Below, you will find an interview from a fellow friend and chronically ill person who gave me permission to answer her questions publicly on my blog. But this amazing, strong girl wasn't sure if she wanted to be anonymous or not. She decided to make her name public, with no pressure from me. This Interview was conducted by Brenda Hankins. She wanted answers to about how I deal with my health issues, because honestly when your body isn't feeling good your mind isn't feeling great, and we need support. When this blog posts, it will be the first time for her to get my answers. I know this has been a long awaited blog and I am happy to be as raw and honest with you about my journey as I can.

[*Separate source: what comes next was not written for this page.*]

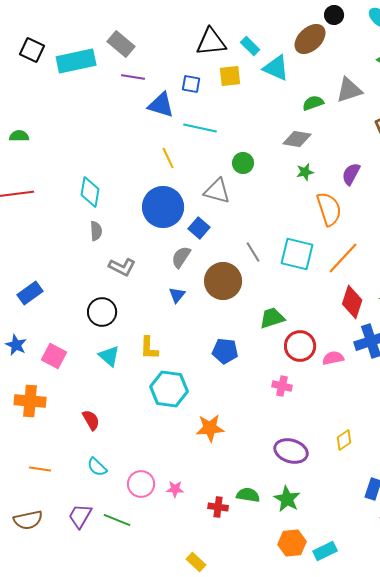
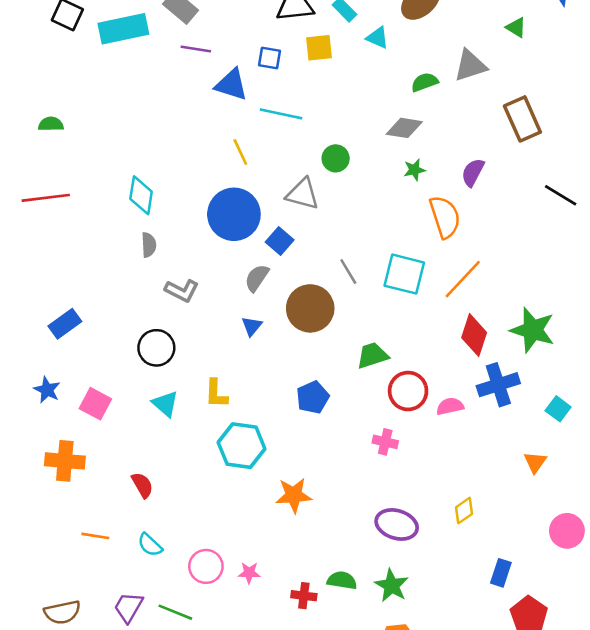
cyan triangle: (276, 68) -> (378, 38), size x0.7
blue pentagon: (225, 351) -> (313, 397), turned -30
orange line: (40, 469) -> (95, 536), moved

Since Brenda sent me these questions, and I asked her if we could present it as a type of interview on my blog, she came up with her own blog called http://ourinvisibleworld.wordpress.com/.
Interview
All my responses will have -R to start
Hey girl I was wondering if you have any advice about being public about your health issues.
-R: My first bit of advice would to be confident in yourself and your journey, and as you are the only one that has experienced it, and there is no right or wrong answer. But also be prepared that you might not have all the right answers to questions that pop up, and allow yourself to be okay with that. Also, come to terms that random people will start coming up to you and talking about your sickness. This can be really hard, especially if you are having a difficult time that day. I've broken down into tears a few times, but allowed myself to reply by explaining today is not a good day to talk about it. I would also suggest that you have lots of research under your belt before you start being public. If the reason that you are being public is to inform people, you want to make sure you have the right facts regarding your illness.Were you nervous about it at first?
What inspires you to be public?
-R: Awareness. Point of View. To help others that are fighting the same battle find a link to getting better quicker and the best way possible.
What things do you keep private?
-R: Just intimate details about how my sickness has effected others around me. I don't feel like it will do any good to mention a situation or someone that is having a hard time with my health issues. I think I should share how I feel, or how a doctor feels, but not how my friends and family feel, and their response to certain situations. I have learned that ultimately whatever it is, that it is my choice and they can be a part of the conversation but they can't call the shots.
I really need to just get on disability but I keep thinking MAYBE I'll be able to just work again and so I don't think I want my future employers to read about my health stuff. It's hard for me to be vulnerable in general....
I also wanted to say thank you so much for telling me to never give up on love and sharing your story about Brian with me. It had an impact on me as well as my friend who has a happy marriage despite her illness. Do you have any advice about how Brian and you deal with your relationship and illness?
-R: It might sound silly but sometimes, but it feels like Me, Brian, CSO and lupus are in one room. We had to learn how to remove the disease from the relationship. So most of the time we don't do much but we find common ground to do things together, like when we watch a movie, play a game, walk our dog, read a book together, or play music together. Somedays it's just being able to have a meal together and enjoy doing it. It depends on the illness on what you can do, but we have found that for us it is very important to have weekly personal rituals as a couple. Also, we have a code word if I am somewhere and I want to leave because I simply don't feel well; Brian comes with full understanding with this word no questions asked. We also have to remind each other that we are always on the same team if we get in a tiff. There are lots of variables that go into a chronically ill relationship. The biggest thing that has helped us to grow, despite how awful I feel or he feels, is that we pray together every night. Some nights I pray, other nights he prays for us, and other nights we both pray. For us it is important to be as mentally, spiritually, and physically healthy as we can be day by day.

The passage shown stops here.